Overseas institutions with positions over 3 trillion yuan have become a new investment force in Chinas bond market

 Overseas institutions with positions over 3 trillion yuan have become a new investment force in Chinas bond market

At the beginning of December, the monthly reports of bond link, China bond and Shanghai Stock Exchange reported good news: in November, overseas institutions increased their positions in Chinese bonds.

According to the bond link data, the total transaction volume of bond link in November was 485 billion yuan, a record high in a single month. According to the data of China bond Depository Trust, as of the end of November, the amount of custody of overseas institutions reached 2766.3 billion yuan, an increase of 83.6 billion yuan over the end of last month, a 24 month increase. As of the end of November, the custody volume of overseas institutions was 325.2 billion yuan, an increase of 13.1 billion yuan compared with the end of last month, according to the data of SSE. According to the data from the Shanghai headquarters of the central bank, as of the end of November, foreign institutions held 3.1 trillion yuan of bonds in the interbank market, an increase of 96.7 billion yuan compared with the end of last month.

In recent years, it is often used to describe foreign investment in Chinas capital market by rushing to raise money and buying up. In June 2014, the position data of overseas institutions disclosed by China Securities and bonds Company Limited for the first time was 436.8 billion yuan, accounting for less than 1.5% of the total amount of custody in the inter-bank bond market. Today, the position of overseas institutions has exceeded 3 trillion yuan, which has increased by more than 6 times in the past six years, and the position proportion has also risen to more than 3%. In the first 11 months of this year alone, the position size of overseas institutions increased by 903.8 billion yuan.

It should be pointed out that in addition to buying and selling, bond maturity will also affect the position data. Considering that overseas institutions hold a lot of short-term bonds, their net buying scale should be more than 903.8 billion yuan.

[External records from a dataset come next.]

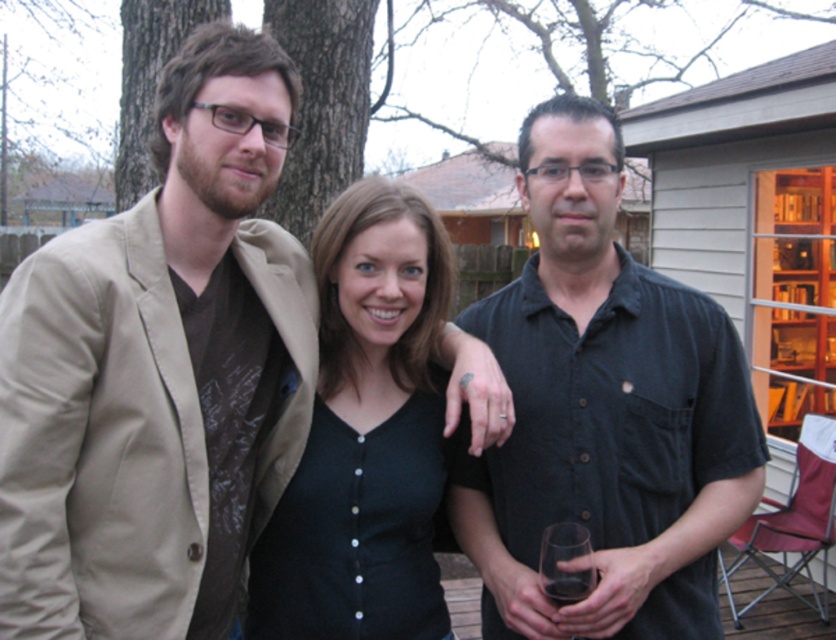 Which is more to the right, dark gray shirt at center or transparent glass at right?

From the viewer's perspective, dark gray shirt at center appears more on the right side.

Find the location of `dark gray shirt at center`. dark gray shirt at center is located at coordinates (604, 412).

Where is `dark gray shirt at center`? This screenshot has width=836, height=640. dark gray shirt at center is located at coordinates (604, 412).

Who is higher up, matte beige blazer at left or transparent glass at center?

matte beige blazer at left is higher up.

Is point (115, 230) closer to camera compared to point (549, 600)?

No.

Image resolution: width=836 pixels, height=640 pixels. Identify the location of matte beige blazer at left. (159, 371).

Does point (569, 561) lie in front of point (549, 588)?

That is True.

Looking at this image, who is positioned more to the right, transparent glass at right or transparent glass at center?

transparent glass at center

Who is more forward, (563, 522) or (575, 589)?

Point (575, 589) is more forward.

Image resolution: width=836 pixels, height=640 pixels. Find the location of `transparent glass at right`. transparent glass at right is located at coordinates (566, 564). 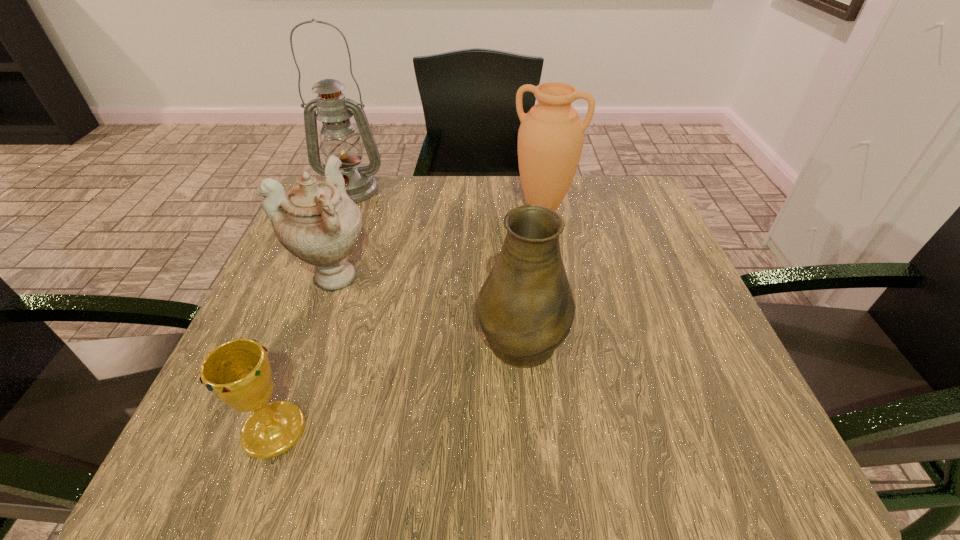 This screenshot has height=540, width=960. I want to click on chalice that is positioned at the left edge, so click(x=238, y=372).

This screenshot has width=960, height=540. In order to click on object that is positioned at the far left corner in this screenshot , I will do `click(339, 137)`.

Locate an element on the screen. This screenshot has height=540, width=960. object that is at the near left corner is located at coordinates (238, 372).

Locate an element on the screen. The image size is (960, 540). vacant region at the far edge of the desktop is located at coordinates coord(453,197).

You are a GUI agent. You are given a task and a screenshot of the screen. Output one action in this format:
    pyautogui.click(x=<x>, y=<y>)
    Task: Click on the free location at the near edge
    Image resolution: width=960 pixels, height=540 pixels.
    Given the screenshot: What is the action you would take?
    pyautogui.click(x=448, y=456)

This screenshot has width=960, height=540. I want to click on free space at the left edge of the desktop, so click(x=284, y=350).

Where is `vacant space at the right edge`? vacant space at the right edge is located at coordinates (678, 373).

Image resolution: width=960 pixels, height=540 pixels. Find the location of `free region at the near left corner of the desktop`. free region at the near left corner of the desktop is located at coordinates (219, 460).

Locate an element on the screen. This screenshot has height=540, width=960. free space at the near right corner of the desktop is located at coordinates (756, 464).

The image size is (960, 540). Identify the location of vacant area that lies between the left urn and the farther urn. (439, 242). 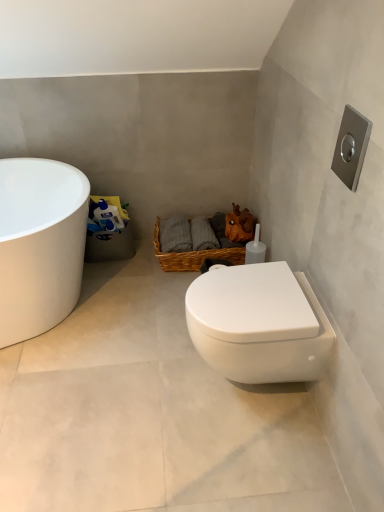 The image size is (384, 512). Identify the location of spots to the right of white glossy bathtub at left. (150, 306).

First, the volume increases. At present, overseas institutions holding more than 3 trillion yuan of Chinese bonds have become the third largest investor in the market after domestic commercial banks and broad funds. Secondly, purchasing power is strong. Even though the bond market has gone through several cycles, the data of overseas institutions positions continues to rise and has always been a firm buyer of Chinese bonds. In recent years, foreign institutions have further increased their positions. The position exceeded 1 trillion yuan in September 2017, 2 trillion yuan in July 2019, and 3 trillion yuan in November 2020. Third, there are many market entrants. Foreign institutions continue to enter the market. By the end of November, a total of 893 overseas institutions had entered the market, with 17 new in the month.

Although the market share is only slightly more than 3%, the influence of overseas institutions on some securities can not be ignored. According to statistics, overseas institutions mainly hold treasury bonds, policy financial bonds and interbank certificates of deposit, accounting for 93% of their positions. As of the end of November, foreign institutions held 1.79 trillion yuan of Chinas treasury bonds, accounting for about 10% of the amount of book keeping treasury bonds. In addition, according to industrial research, in the first nine months of this year, foreign institutions increased their holdings of treasury bonds and policy financial bonds, accounting for 14% and 19% of the net financing scale of the securities in the same period.

The momentum of overweight will continue

The increasing influence of overseas institutions is a microcosm of the deepening of Chinas bond market opening to the outside world. From the position data, since 2017, the strength of overseas institutions to increase their positions has been further increased, corresponding to a period when Chinas financial industry has taken a landmark step in opening up: the opening of bond link in 2017, the introduction of tax-free policy in 2018, the introduction of 11 items of financial openness in 2019, and the cancellation of QFII / rqfii quota in 2020 More abundant market entry channels, more friendly policy environment and more perfect supporting system have boosted the enthusiasm of overseas investors to participate in Chinas bond market.

Industry insiders believe that under the background of accelerating the pace of financial opening up and steady and prudent promotion of RMB internationalization, the general trend of foreign capital entering the Chinese market and increasing the allocation of RMB assets will continue.

From the investment point of view, the current Chinese bonds are highly cost-effective. First, there is a large interest rate gap between China and the United States. The 10-year Treasury bond interest rate difference between China and the United States exceeds 230 basis points, which is at a historical high. Second, the exchange rate of RMB is strong. This year, the RMB has appreciated by more than 6% against the US dollar, which is outstanding among major currencies. Market participants pointed out that interest spread and exchange rate are important factors affecting the participation of overseas institutions, especially foreign commercial institutions, in Chinas bond market.